Dick is emotional, so thankful to have his old friend back, but the city is still in a state of chaos. He gets onto Zitka's back and they get to work, running - flying - around helping to grab the injured and whisk them away to safety or take out other GAVs and the like.
It's absurd and freeing and wonderful all at once to be literally flying through the skies of Gotham on the ghost of his elephant best friend, and if Dick wasn't already on the side of King Phantom he is *now* and -
He gets shot off Zitka's back.
A GIW agent was aiming for the Ghost elephant but somehow *missed* and hit Dick instead. Not enough to injure him too badly, but enough to send him flying off Zitka's back and plummeting to the ground.
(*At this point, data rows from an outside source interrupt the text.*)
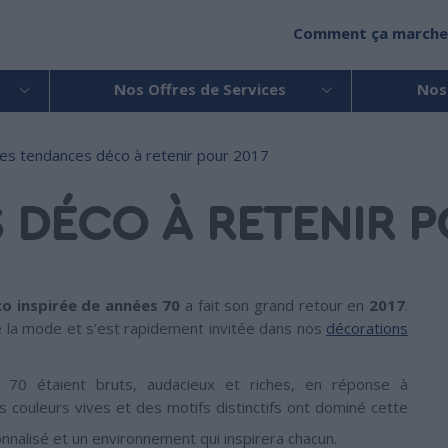
Comment ça marche
Nos Offres de Services
Nos
es tendances déco à retenir pour 2017
 DÉCO À RETENIR P
o inspirée de années 70
a fait son grand retour en
2017
.
de la mode et s’est rapidement invitée dans nos
décorations
0 étaient bruts, audacieux et riches, en réponse à
s couleurs vives et des motifs distinctifs ont dominé cette
nnalisé et un environnement qui inspirera chacun.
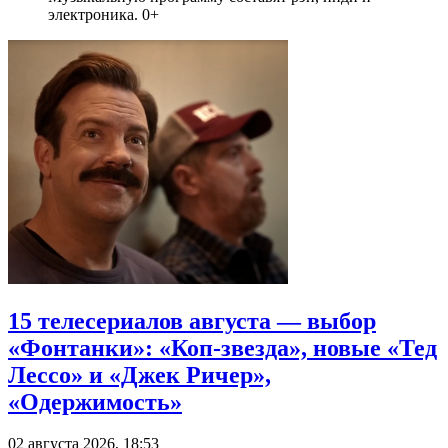
электроника. 0+
15 телесериалов августа — выбор
«Фонтанки»: «Коп-звезда», новые «Тед
Лессо» и «Джек Ричер»,
«Одержимость»
02 августа 2026, 18:53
His grapple is broken, and Zitka is diving for him but she's being shot at and she's not going to make it in time and -
A hand, reaching out to him in midair, familiar with its callouses and strong grip as he reaches out and grasps it, body suddenly swinging in a different direction and muscles acting on memory as he falls into the old, achingly familiar routine of his childhood. His mother, ethereal and bright as she smiles down at him, hanging upside down from a bar suspended from nothing but open sky as they swing and he is let go, flipping on instinct and caught by the steady strong hands of his father.
The Flying Graysons reunited in the skies above Gotham, Dick's ghostly parents determined to ensure their little bird never falls the way they did.